It all began in 1790, when Habsburg ruler Joseph II, Holy Roman Emperor, had a bout of indigestion, and Dr. Zwack, royal physician to the Imperial Court, whipped up a herbal remedy for him.
Upon drinking it, Joseph II purportedly exclaimed, “Dr. Zwack, das ist ein Unikum!”
The “unique” elixir subsequently spread in popularity, and the Zwack company was founded in 1840 by József Zwack, an entrepreneurial descendant of the visionary doctor.
By 1895, Zwack was producing over 200 liqueurs and spirits, exporting them from a distillery that’s still in use today.
Different generations of the Zwack family have always presided over the business and two of its most prominent characters are brothers Béla and János, who were at the helm during Zwack’s most troubling years.
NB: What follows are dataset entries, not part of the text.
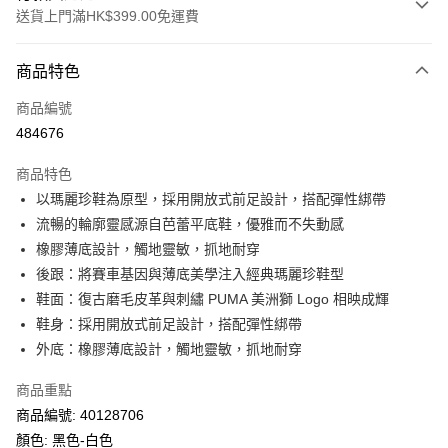
送貨上門滿HK$399.00免運費
付款方式
商品特色
信用卡
商品編號
線上付款
484676
相關說明
Alipay, PayMe, WeChat Pay, UnionPay, FPS
商品特色
送貨方式
以瑪麗珍鞋為原型，採用開放式前足設計，搭配彈性綁帶
流暢的輪廓靈感源自芭蕾平底鞋，優雅而不失動感
單筆訂單淨值滿$399可享免運費優惠
橡膠薄底設計，觸地靈敏，抓地耐穿
每筆HK$30.00，滿HK$399.00或以上免運費
後跟：將賽車基因與薄底美學注入經典瑪麗珍鞋型
滿$599可享澳門免運費優惠
運費表
鞋面：復古磨毛皮革與刺繡 PUMA 美洲獅 Logo 相映成輝
鞋身：採用開放式前足設計，搭配彈性綁帶
外底：橡膠薄底設計，觸地靈敏，抓地耐穿
商品重點
商品編號: 40128706
顏色: 黑色-白色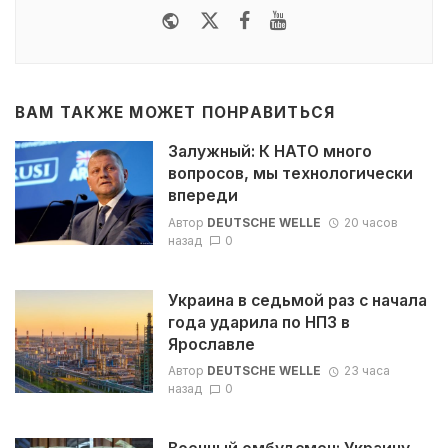
Website
Twitter
Facebook
Youtube
ВАМ ТАКЖЕ МОЖЕТ ПОНРАВИТЬСЯ
Залужный: К НАТО много
вопросов, мы технологически
впереди
Автор
DEUTSCHE WELLE
20 часов
назад
0
Украина в седьмой раз с начала
года ударила по НПЗ в
Ярославле
Автор
DEUTSCHE WELLE
23 часа
назад
0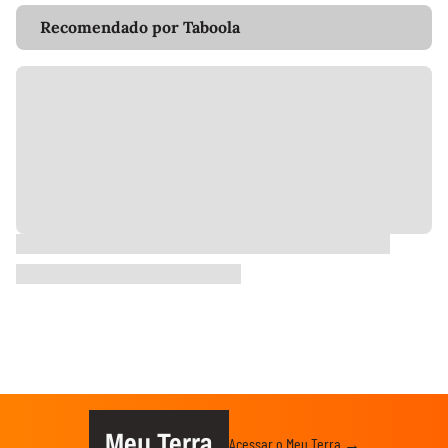
Recomendado por Taboola
Meu Terra
Acessar o Meu Terra →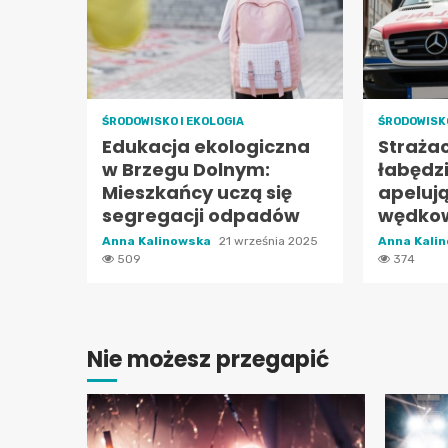
ŚRODOWISKO I EKOLOGIA
ŚRODOWISKO
Edukacja ekologiczna
Straża
w Brzegu Dolnym:
łabędzi
Mieszkańcy uczą się
apelują
segregacji odpadów
wędko
Anna Kalinowska
21 września 2025
Anna Kali
509
374
Nie możesz przegapić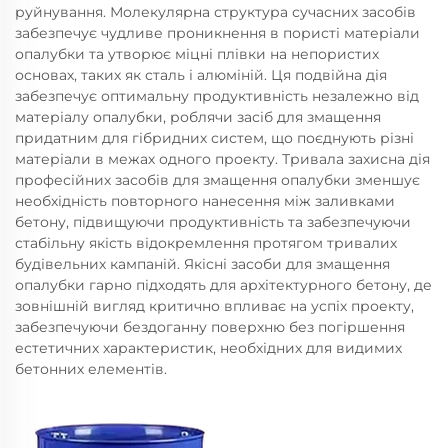
руйнування. Молекулярна структура сучасних засобів
забезпечує чудливе проникнення в пористі матеріали
опалубки та утворює міцні плівки на непористих
основах, таких як сталь і алюміній. Ця подвійна дія
забезпечує оптимальну продуктивність незалежно від
матеріалу опалубки, роблячи засіб для змащення
придатним для гібридних систем, що поєднують різні
матеріали в межах одного проекту. Тривала захисна дія
професійних засобів для змащення опалубки зменшує
необхідність повторного нанесення між заливками
бетону, підвищуючи продуктивність та забезпечуючи
стабільну якість відокремлення протягом тривалих
будівельних кампаній. Якісні засоби для змащення
опалубки гарно підходять для архітектурного бетону, де
зовнішній вигляд критично впливає на успіх проекту,
забезпечуючи бездоганну поверхню без погіршення
естетичних характеристик, необхідних для видимих
бетонних елементів.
The 1930s ushered in an era of turmoil, what with the Great Depression and prohibition in the United States, leading to a decrease in demand for Zwack products.
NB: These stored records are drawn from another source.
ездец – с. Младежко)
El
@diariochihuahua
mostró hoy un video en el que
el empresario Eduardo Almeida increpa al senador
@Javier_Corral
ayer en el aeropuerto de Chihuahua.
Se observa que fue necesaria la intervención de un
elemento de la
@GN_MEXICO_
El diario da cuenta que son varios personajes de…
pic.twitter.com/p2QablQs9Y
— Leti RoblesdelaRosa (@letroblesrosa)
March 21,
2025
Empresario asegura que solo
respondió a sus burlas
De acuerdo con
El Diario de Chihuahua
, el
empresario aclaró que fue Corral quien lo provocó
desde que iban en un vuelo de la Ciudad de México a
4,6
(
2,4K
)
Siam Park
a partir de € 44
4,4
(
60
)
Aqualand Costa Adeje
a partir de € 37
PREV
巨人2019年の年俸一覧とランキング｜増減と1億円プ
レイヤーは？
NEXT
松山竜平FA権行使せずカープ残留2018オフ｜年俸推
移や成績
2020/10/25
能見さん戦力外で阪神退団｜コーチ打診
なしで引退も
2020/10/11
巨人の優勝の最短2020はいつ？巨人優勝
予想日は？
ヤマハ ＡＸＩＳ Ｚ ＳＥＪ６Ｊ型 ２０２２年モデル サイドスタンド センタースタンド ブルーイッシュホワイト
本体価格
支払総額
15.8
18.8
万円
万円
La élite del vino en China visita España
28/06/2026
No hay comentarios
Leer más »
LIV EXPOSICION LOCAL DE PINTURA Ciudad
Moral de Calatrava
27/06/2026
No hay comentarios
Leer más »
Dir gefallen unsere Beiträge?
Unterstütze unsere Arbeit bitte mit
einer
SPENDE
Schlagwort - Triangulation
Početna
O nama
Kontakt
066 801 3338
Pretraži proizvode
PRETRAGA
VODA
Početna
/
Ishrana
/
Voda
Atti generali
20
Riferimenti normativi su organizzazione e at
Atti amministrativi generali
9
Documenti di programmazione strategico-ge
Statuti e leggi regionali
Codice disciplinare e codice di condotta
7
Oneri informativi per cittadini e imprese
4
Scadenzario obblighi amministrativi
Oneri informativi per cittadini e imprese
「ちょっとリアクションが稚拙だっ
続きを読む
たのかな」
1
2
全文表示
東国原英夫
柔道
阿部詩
During World War II the factory was destroyed and shortly after, communism forced the company to nationalize. However, the Zwacks hatched a plan, creating a fake recipe for the communists to use.
János found safety in the United States, while Béla stayed put at the distillery until the mid-1950s, when he decamped to Italy and started tinkering with the original Unicum again.
After Communism fell in 1989, the Zwacks bought their company back and the true, heady Unicum recipe was embraced, János’s son Péter reviving the name both domestically and abroad.
“Everybody has a personal story with Unicum. It has spiritual content and it’s timeless, surviving our history,” explains Gulyas.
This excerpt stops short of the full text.